Tax Development Mar 13, 2024

Minnesota Tax Court – Incorrect Valuation Methodology Used on Lakefront Property

In a recent case, Lindholm-Nelson v. Crow Wing County1, a dispute arose over the assessed value of a vacant land property with lake frontage on Cross Lake in Crow Wing County, Minnesota. The property is surrounded by government-owned land to the west, northwest, and the north. Public access to the land is only available from the lake. The petitioner contended that the county assessor’s valuation method was flawed, leading to an overestimation of the property’s true market value for the assessment years 2021 and 2022.

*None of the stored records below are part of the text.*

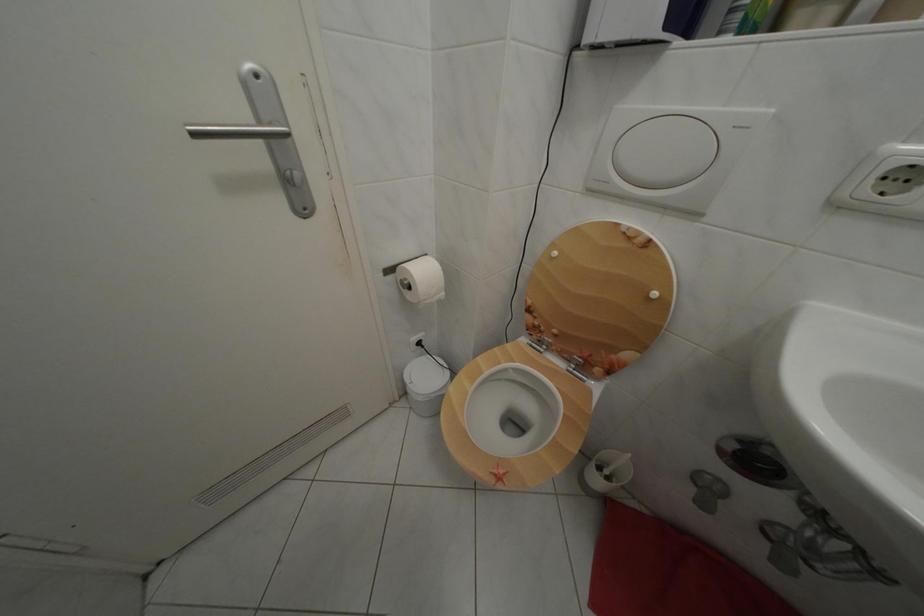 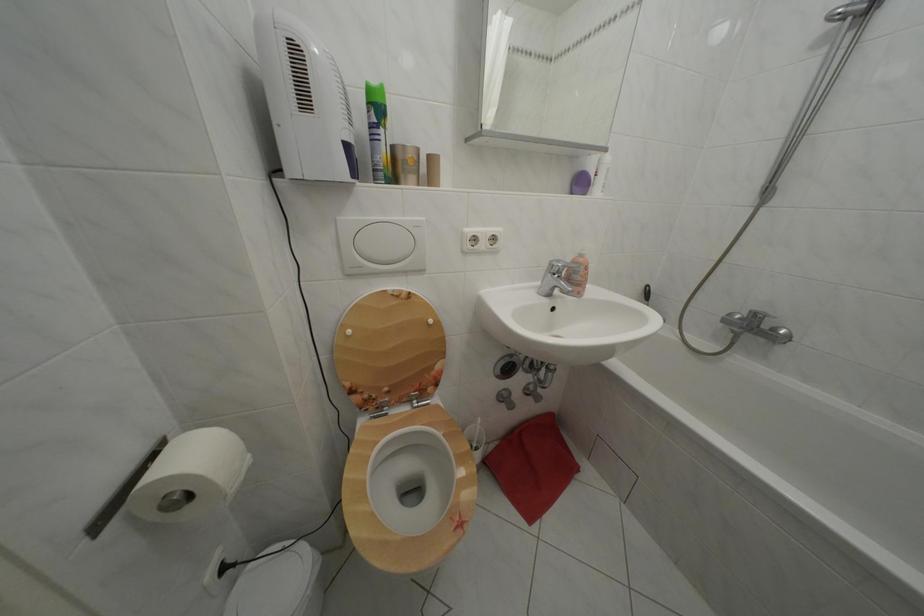 Where in the second image is the point corresponding to (x=419, y=294) from the first image?

(198, 504) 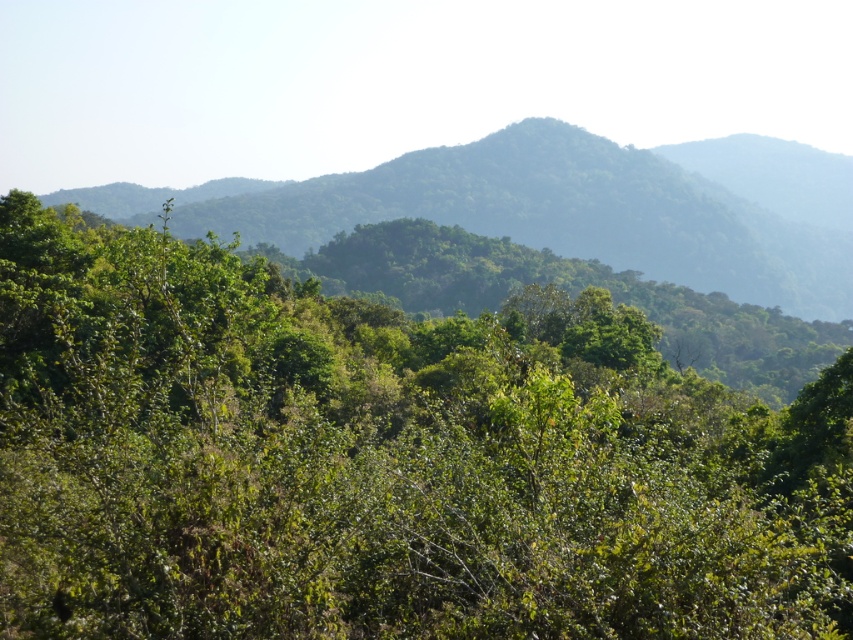 Is green leafy tree at center wider than green leafy mountain at center?

In fact, green leafy tree at center might be narrower than green leafy mountain at center.

Which is behind, point (231, 564) or point (482, 189)?

Positioned behind is point (482, 189).

You are a GUI agent. You are given a task and a screenshot of the screen. Output one action in this format:
    pyautogui.click(x=<x>, y=<y>)
    Task: Click on the green leafy tree at center
    Image resolution: width=853 pixels, height=640 pixels.
    Given the screenshot: What is the action you would take?
    pyautogui.click(x=384, y=461) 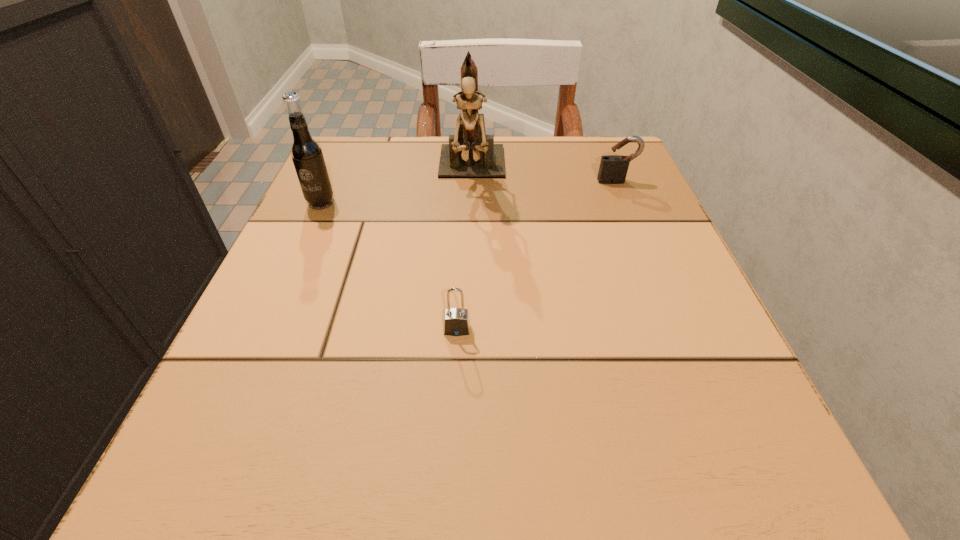 In order to click on figurine in this screenshot , I will do `click(471, 153)`.

At what (x,y) coordinates should I click in order to perform the action: click on root beer. Please return your answer as a coordinate pair (x, y). This screenshot has width=960, height=540. Looking at the image, I should click on (306, 153).

Image resolution: width=960 pixels, height=540 pixels. Identify the location of the second tallest object. (306, 153).

This screenshot has width=960, height=540. What are the coordinates of `the third tallest object` in the screenshot? It's located at (615, 167).

Where is `the right padlock`? the right padlock is located at coordinates (615, 167).

Where is `the shorter padlock`? the shorter padlock is located at coordinates (456, 320).

I want to click on the left padlock, so click(456, 320).

Locate an element on the screen. Image resolution: width=960 pixels, height=540 pixels. vacant point located on the front-facing side of the tallest object is located at coordinates (469, 261).

In order to click on vacant region located on the label of the root beer in this screenshot , I will do `click(240, 383)`.

Locate an element on the screen. vacant space located 0.180m with the keyhole on the front of the taller padlock is located at coordinates (641, 241). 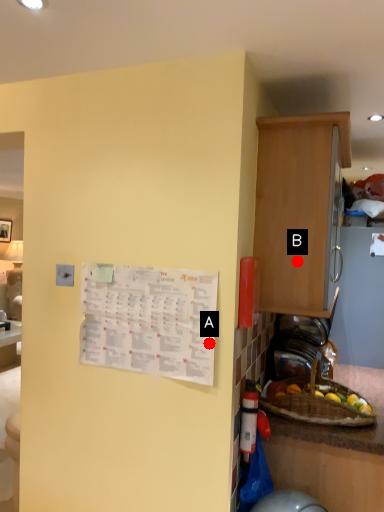 Question: Two points are circled on the image, labeled by A and B beside each circle. Which point is further to the camera?

Choices:
 (A) A is further
 (B) B is further

Answer: (B)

The court’s analysis delved into the statutory framework governing property valuation for tax purposes in Minnesota. According to Minnesota law, all properties must be assessed at their market value, defined as the typical selling price at the time and location of assessment. The assessment process must consider all factors that influence the property’s market value.

At the heart of the disagreement was the concept of highest-and-best-use. Appraisers are required to factor in the property’s highest-and-best-use when determining its market value. This involves identifying the most profitable use of the property while considering legal constraints, physical limitations, financial feasibility, and maximum productivity.

The petitioner, who also owned an adjacent improved parcel to the north, argued for a valuation method that assessed the subject property in isolation, excluding any potential combined value with the northern parcel. In contrast, the county advocated for valuing both parcels together, emphasizing their historical use and interconnected benefits. The court agreed with the county and affirmed the assessor’s estimated market value for 2021 and 2022, reasoning that “Minnesota courts have long recognized that a subject parcel’s practical relationship with other parcels can affect the subject’s market value.”2

This case highlights the intricacies of valuation for property tax assessment purposes in Minnesota. A thorough application of highest-and-best-use appraisal principles identifying the limited marketability of the subject may have resulted in a favorable outcome for the petitioner.

Our local experts have extensive experience in navigating Minnesota’s property tax system. We can provide valuable insights into exemptions, classifications, property valuation challenges, and various strategies to reduce your tax obligations.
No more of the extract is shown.